Ainda conforme o juiz, no dia 31 de janeiro o MP ingressou com o pedido de audiência. No dia 3 de fevereiro, a audiência de conciliação entre pai e filho foi marcada para o dia 11, cerca de 15 dias após Bernardo ter procurado a Justiça. Nesse encontro, o menino e o pai foram ouvidos, primeiro separados e depois juntos. Leandro se comprometeu a dar mais atenção ao filho e também a ajudar para melhorar o relacionamento dele com a madrasta.
“Entendemos que a tentativa de reconstituir os laços seria a melhor medida. Nos disponibilizamos para atender sempre que ele precisasse. Temos certeza de que ele saiu da audiência se sentindo protegido”, ressaltou o magistrado. “Temos então tranquilidade de espírito, de consciência. Era a melhor decisão possível a ser tomada. Não tínhamos nenhum relato de maus-tratos, apenas a questão afetiva”, justificou o juiz.
"Depois disso não surgiu nenhuma informação de que nossa tentativa não estava dando certo. Os relatos eram de que ele era menos visto nas ruas, que tinha mais a companhia dos pais. Ele encontrou a doutora Dinamárcia e disse: 'Olha lá a pessoa que está ajudando a mudar minha vida. Ele declarou: 'Em 90 dias minha vida vai ser diferente'", reforçou Fernando dos Santos.
Velório e seputalmento
O corpo de Bernardo foi sepultado na manhã desta quarta (16), por volta das 10h30 no Cemitério Municipal de Santa Maria, na Região Central do estado. Mo mesmo jazigo está sepultada a mãe dele, Odilaine, falecida em fevereiro de 2010 aos 30 anos. Segundo a polícia, a mulher cometeu suicídio com um tiro na cabeça no consultório onde o ex-marido trabalhava à época.
Na terça (15), o corpo de Bernardo foi velado em Três Passos, no ginásio do Colégio Ipiranga, onde ele estudava. Moradores, professores e colegas de escola foram se despedir do garoto. A notícia da morte dele, após 10 dias desaparecido, chocou e causou indignação em Três Passos.

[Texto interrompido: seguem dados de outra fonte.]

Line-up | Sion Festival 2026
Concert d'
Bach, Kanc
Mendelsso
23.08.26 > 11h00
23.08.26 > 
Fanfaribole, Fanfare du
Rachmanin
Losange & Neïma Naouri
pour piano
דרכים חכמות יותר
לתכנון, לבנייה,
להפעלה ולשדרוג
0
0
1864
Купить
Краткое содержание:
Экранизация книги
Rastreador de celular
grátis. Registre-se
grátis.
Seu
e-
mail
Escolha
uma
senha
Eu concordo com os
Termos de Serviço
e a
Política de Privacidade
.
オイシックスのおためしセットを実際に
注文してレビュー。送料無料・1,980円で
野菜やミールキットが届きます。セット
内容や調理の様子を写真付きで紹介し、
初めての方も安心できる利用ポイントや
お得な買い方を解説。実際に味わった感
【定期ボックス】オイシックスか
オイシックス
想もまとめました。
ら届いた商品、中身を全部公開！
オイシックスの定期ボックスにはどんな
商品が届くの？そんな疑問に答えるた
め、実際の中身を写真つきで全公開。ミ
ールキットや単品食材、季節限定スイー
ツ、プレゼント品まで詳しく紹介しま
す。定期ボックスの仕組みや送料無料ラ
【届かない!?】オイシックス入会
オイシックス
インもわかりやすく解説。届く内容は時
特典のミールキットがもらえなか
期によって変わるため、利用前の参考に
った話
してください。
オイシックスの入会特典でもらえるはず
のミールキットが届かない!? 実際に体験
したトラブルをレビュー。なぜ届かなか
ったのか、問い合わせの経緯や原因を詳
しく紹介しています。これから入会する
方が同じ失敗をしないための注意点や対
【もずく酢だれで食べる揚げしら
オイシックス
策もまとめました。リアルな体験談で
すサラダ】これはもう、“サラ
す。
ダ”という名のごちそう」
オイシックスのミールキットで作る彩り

Durante o velório em Santa Maria, o advogado da avó do garoto, Jussara Uglione, apresentou o atestado de óbito de Bernardo. O documento diz que a morte ocorreu no dia 4 de abril de “forma violenta” e o corpo foi encontrado "em adiantado estado de putrefação". De acordo com a Polícia Civil, o garoto foi morto com uma injeção letal, o que ainda deverá ser confirmado pela perícia. A investigação também vai apurar se a criança foi dopada antes de morrer.
Caso corre em segredo de Justiça
A investigação corre em segredo de Justiça e poucos detalhes são fornecidos à imprensa. Mas de acordo com a delegada Caroline Virginia Bamberg, responsável pela investigação, a Polícia Civil diz ter certeza do envolvimento do pai, da madrasta e da amiga da mulher no sumiço do menino. "Precisamos identificar o que cada um fez para a condenação", afirmou.
De acordo com a família, Bernardo havia sido visto pela última vez às 18h do dia 4 de abril, quando ia dormir na casa de um amigo, que ficava a duas quadras de distância da residência da família. No domingo (6), o pai do menino disse que foi até a casa do amigo, mas foi comunicado que o filho não estava lá e nem havia chegado nos dias anteriores.
No início da tarde do dia 4 de abril, a madrasta foi multada por excesso de velocidade. A infração foi registrada na ERS-472, em um trecho entre os municípios de Tenente Portela e Palmitinho. A mulher trafegava a 117 km/h e seguia em direção a Frederico Westphalen.
“O menino estava no banco de trás do carro e não parecia ameaçado ou assustado. Já a mulher estava calma, muito calma, mesmo depois de ser multada”, relatou o sargento Carlos Vanderlei da Veiga, do Comando Rodoviário da Brigada Militar (CRBM). A madrasta informou que ia a Frederico Westphalen comprar um televisor.